In the act of Congress passed August 14, 1848, the boundaries were thus defined: “All that part of the territory of the United States which lies west of the summit of the Rocky Mountains, north of the 42d degree of north latitude, known as the Territory of Oregon, shall be organized into, and constitute a temporary government, by the name of The Territory of Oregon.” Unfortunately, though our national Congress contained many noble, intelligent, and talented men, none of them knew any thing about the country they were defining as Oregon Territory.
Thomas H. Benton, about this time, made his famous Oregon speech. In it he declared that all north of the 49th parallel of latitude was only fit for the poorest and most meager animal existence; that it was the “derelict of all nations,” not fit for the subsistence of civilized man.
This impression of Mr. Benton was received from high British—and no doubt he thought the most correct and reliable—authority. In fact, in the mind of this, and many other of our statesmen, the entire territory was of but little value. It is scarcely necessary to say whence this impression arose, and for what purpose it was so persistently kept before the minds of our most eminent statesmen. The immense fur trade of the country, carried on at a nominal expense, was too profitable to allow the truth to be told, or an experiment to be made, to show the value of the soil, or the amount or variety of its productions. The soil, like the furs and the natives, must be misrepresented, neglected, and slandered, that it may yield its silent income to avarice and idleness.

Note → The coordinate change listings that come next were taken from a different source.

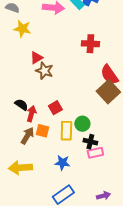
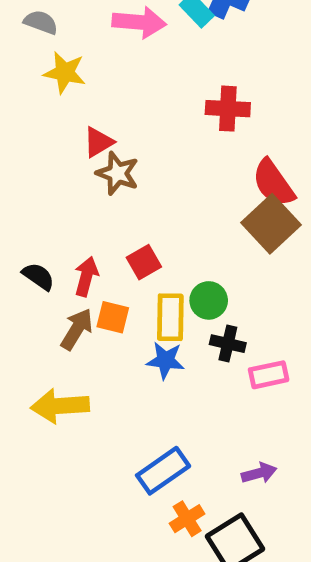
black semicircle: (21, 105) -> (38, 276), moved
pink rectangle: (95, 153) -> (269, 375), moved
blue star: (62, 163) -> (165, 360), moved

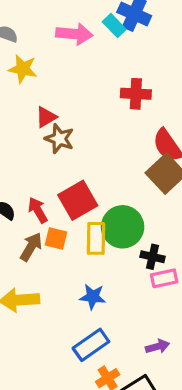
red square: (144, 262) -> (78, 200), size x1.6
red arrow: (86, 276) -> (38, 210), turned -45
green circle: (209, 300) -> (123, 227), size x1.6
black cross: (228, 344) -> (152, 257), moved
blue star: (165, 360) -> (93, 297), moved

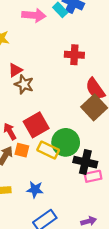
yellow rectangle: (96, 238) -> (48, 150), turned -65
black cross: (152, 257) -> (85, 162), size x1.5
blue star: (93, 297) -> (35, 189), moved

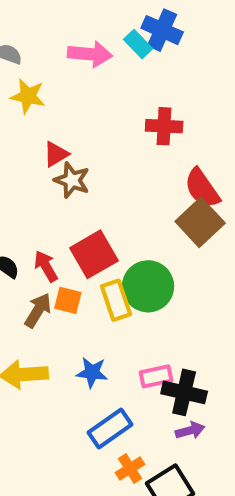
yellow rectangle: (48, 150) -> (116, 300), turned 45
black cross: (85, 162) -> (184, 392), moved
pink rectangle: (93, 176) -> (156, 376), moved

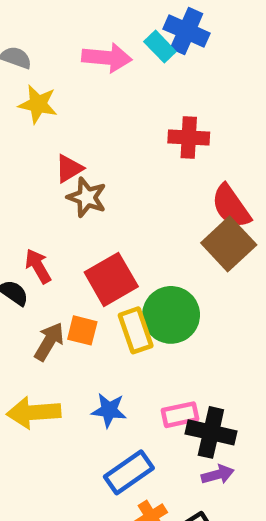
red arrow: (46, 266) -> (38, 266), moved

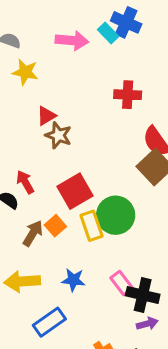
orange square: (82, 330) -> (55, 226), turned 35
pink rectangle: (180, 415) -> (122, 283), turned 65
blue rectangle: (129, 472) -> (49, 322), moved

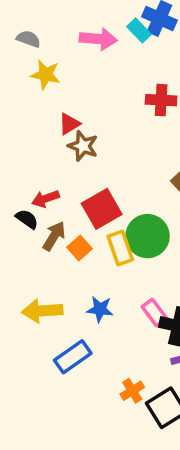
red arrow: (25, 182) -> (46, 199), turned -80
brown arrow: (33, 233) -> (54, 236), moved

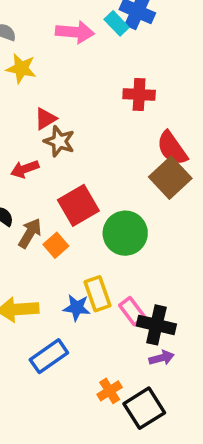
red arrow: (46, 199) -> (25, 169), moved
yellow rectangle: (120, 248) -> (97, 294), moved

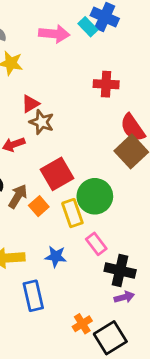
yellow rectangle: (97, 294) -> (72, 213), moved
pink rectangle: (132, 311) -> (96, 244), moved
blue rectangle: (49, 356) -> (33, 296), turned -68

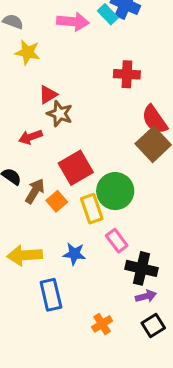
black square: (110, 338) -> (153, 325), moved, size x0.7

The American missionary arrives in the country, and is assured by the Hudson’s Bay Company that but a very small portion of the country is susceptible of cultivation; that no extensive settlements can ever be formed in it. These statements are made by men who have spent their lives in the country, and say they have tested the qualities of the soil faithfully, and found it to be unproductive. The missionaries partially believe these statements, and communicate to their friends in the east their doubts as to the extent and richness of the arable land in the country. In the mean time they must provide for their own subsistence. The Missionary Boards that sent them out are not able to pay the prices demanded for a continual supply of such food as can be raised in the country. This they knew and were prepared for it, and at once commenced to experiment upon the soil for themselves. Their first effort astonishes and delights them. Instead of a hard, barren, unproductive soil, as they had been told, it proves to be a light rich clay loam all through the Wallamet Valley, and in the interior, a dark, mellow, inexhaustible alkali soil, of the richest kind, and, when properly cultivated, very productive.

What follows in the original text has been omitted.